Exercise prompt: The reply should contain all the data below, repeated exactly, and none of the images.

Extracted page text data:

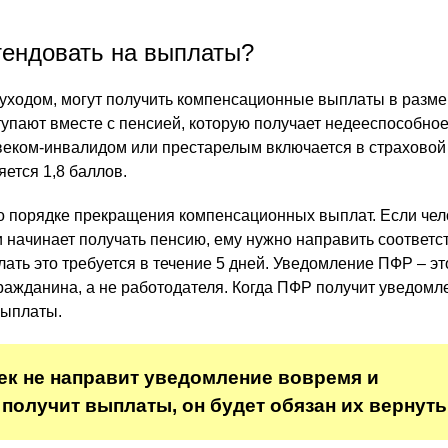
тендовать на выплаты?
ходом, могут получить компенсационные выплаты в разме
тупают вместе с пенсией, которую получает недееспособное
веком-инвалидом или престарелым включается в страховой
ется 1,8 баллов.
о порядке прекращения компенсационных выплат. Если чел
и начинает получать пенсию, ему нужно направить соответ
ать это требуется в течение 5 дней. Уведомление ПФР – эт
ражданина, а не работодателя. Когда ПФР получит уведомл
выплаты.
ек не направит уведомление вовремя и
получит выплаты, он будет обязан их вернуть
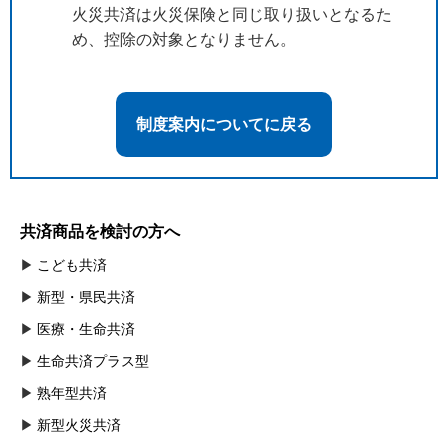
火災共済は火災保険と同じ取り扱いとなるた
め、控除の対象となりません。
制度案内についてに戻る
共済商品を検討の方へ
こども共済
新型・県民共済
医療・生命共済
生命共済プラス型
熟年型共済
新型火災共済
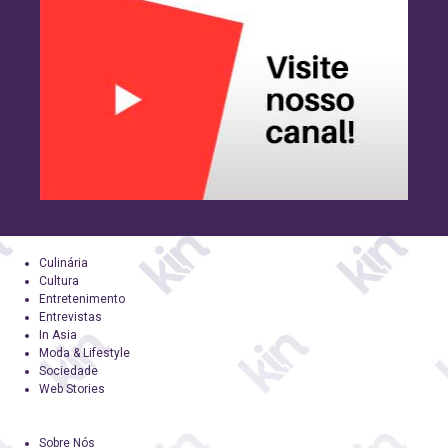
Culinária
Cultura
Entretenimento
Entrevistas
In Asia
Moda & Lifestyle
Sociedade
Web Stories
Sobre Nós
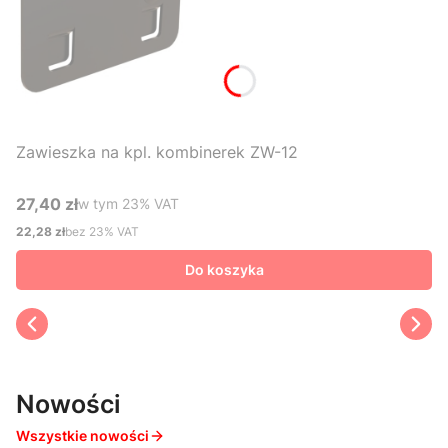
Zawieszka na kpl. kombinerek ZW-12
27,40 zł
w tym %s VAT
w tym
23%
VAT
Cena brutto
22,28 zł
bez 23% VAT
Cena netto
Do koszyka
Nowości
Wszystkie nowości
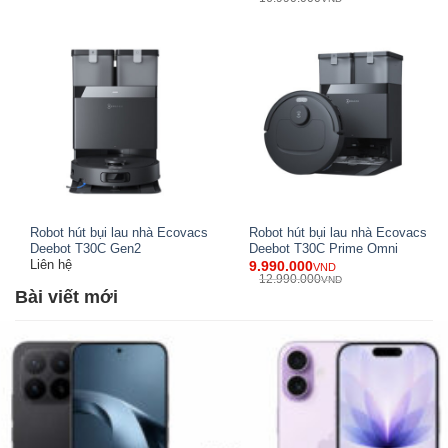
thông minh và an toàn.
Thay vì giữ khoảng cách xa, robot tận dụng đường viền
nội thất làm ranh giới, di chuyển sát cạnh chân bàn, ghế và
tủ kệ, giúp loại bỏ hoàn toàn bụi bẩn tại những vị trí khó
tiếp cận.
Hệ thống giám sát không gian được hỗ trợ bởi mô-đun ánh
sáng cấu trúc và camera hình ảnh, giúp robot duy trì
khoảng cách sát vật thể đến từng milimet mà vẫn đảm bảo
không va chạm.
Robot hút bụi lau nhà Ecovacs
Robot hút bụi lau nhà Ecovacs
Deebot T30C Gen2
Deebot T30C Prime Omni
Liên hệ
9.990.000
VND
12.990.000
VND
Bài viết mới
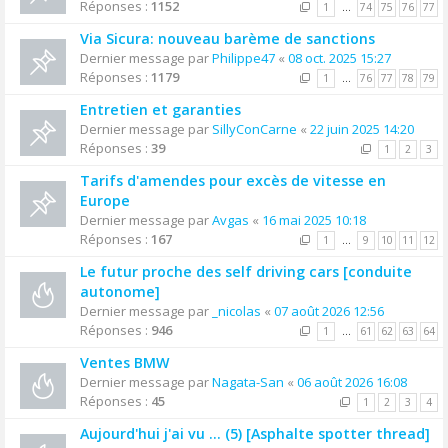
Réponses :
1152
1
…
74
75
76
77
Via Sicura: nouveau barème de sanctions
Dernier message par
Philippe47
«
08 oct. 2025 15:27
Réponses :
1179
1
…
76
77
78
79
Entretien et garanties
Dernier message par
SillyConCarne
«
22 juin 2025 14:20
Réponses :
39
1
2
3
Tarifs d'amendes pour excès de vitesse en
Europe
Dernier message par
Avgas
«
16 mai 2025 10:18
Réponses :
167
1
…
9
10
11
12
Le futur proche des self driving cars [conduite
autonome]
Dernier message par
_nicolas
«
07 août 2026 12:56
Réponses :
946
1
…
61
62
63
64
Ventes BMW
Dernier message par
Nagata-San
«
06 août 2026 16:08
Réponses :
45
1
2
3
4
Aujourd'hui j'ai vu ... (5) [Asphalte spotter thread]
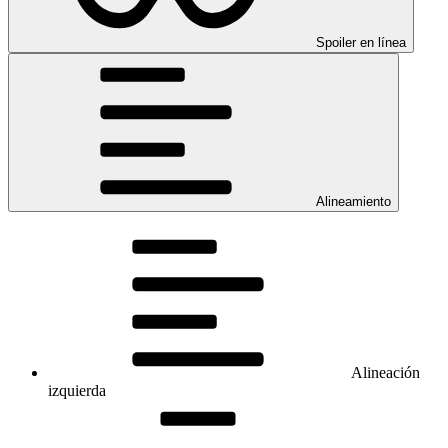
Spoiler en línea
Alineamiento
Alineación
izquierda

Solution for this task:
тендовать на выплаты?
ходом, могут получить компенсационные выплаты в разме
тупают вместе с пенсией, которую получает недееспособное
веком-инвалидом или престарелым включается в страховой
ется 1,8 баллов.
о порядке прекращения компенсационных выплат. Если чел
и начинает получать пенсию, ему нужно направить соответ
ать это требуется в течение 5 дней. Уведомление ПФР – эт
ражданина, а не работодателя. Когда ПФР получит уведомл
выплаты.
ек не направит уведомление вовремя и
получит выплаты, он будет обязан их вернуть
火災共済は火災保険と同じ取り扱いとなるた
め、控除の対象となりません。
制度案内についてに戻る
共済商品を検討の方へ
こども共済
新型・県民共済
医療・生命共済
生命共済プラス型
熟年型共済
新型火災共済
Culinária
Cultura
Entretenimento
Entrevistas
In Asia
Moda & Lifestyle
Sociedade
Web Stories
Sobre Nós
Zawieszka na kpl. kombinerek ZW-12
27,40 zł
w tym %s VAT
w tym
23%
VAT
Cena brutto
22,28 zł
bez 23% VAT
Cena netto
Do koszyka
Nowości
Wszystkie nowości
thông minh và an toàn.
Thay vì giữ khoảng cách xa, robot tận dụng đường viền
nội thất làm ranh giới, di chuyển sát cạnh chân bàn, ghế và
tủ kệ, giúp loại bỏ hoàn toàn bụi bẩn tại những vị trí khó
tiếp cận.
Hệ thống giám sát không gian được hỗ trợ bởi mô-đun ánh
sáng cấu trúc và camera hình ảnh, giúp robot duy trì
khoảng cách sát vật thể đến từng milimet mà vẫn đảm bảo
không va chạm.
Robot hút bụi lau nhà Ecovacs
Robot hút bụi lau nhà Ecovacs
Deebot T30C Gen2
Deebot T30C Prime Omni
Liên hệ
9.990.000
VND
12.990.000
VND
Bài viết mới
Réponses :
1152
1
…
74
75
76
77
Via Sicura: nouveau barème de sanctions
Dernier message par
Philippe47
«
08 oct. 2025 15:27
Réponses :
1179
1
…
76
77
78
79
Entretien et garanties
Dernier message par
SillyConCarne
«
22 juin 2025 14:20
Réponses :
39
1
2
3
Tarifs d'amendes pour excès de vitesse en
Europe
Dernier message par
Avgas
«
16 mai 2025 10:18
Réponses :
167
1
…
9
10
11
12
Le futur proche des self driving cars [conduite
autonome]
Dernier message par
_nicolas
«
07 août 2026 12:56
Réponses :
946
1
…
61
62
63
64
Ventes BMW
Dernier message par
Nagata-San
«
06 août 2026 16:08
Réponses :
45
1
2
3
4
Aujourd'hui j'ai vu ... (5) [Asphalte spotter thread]
Spoiler en línea
Alineamiento
Alineación
izquierda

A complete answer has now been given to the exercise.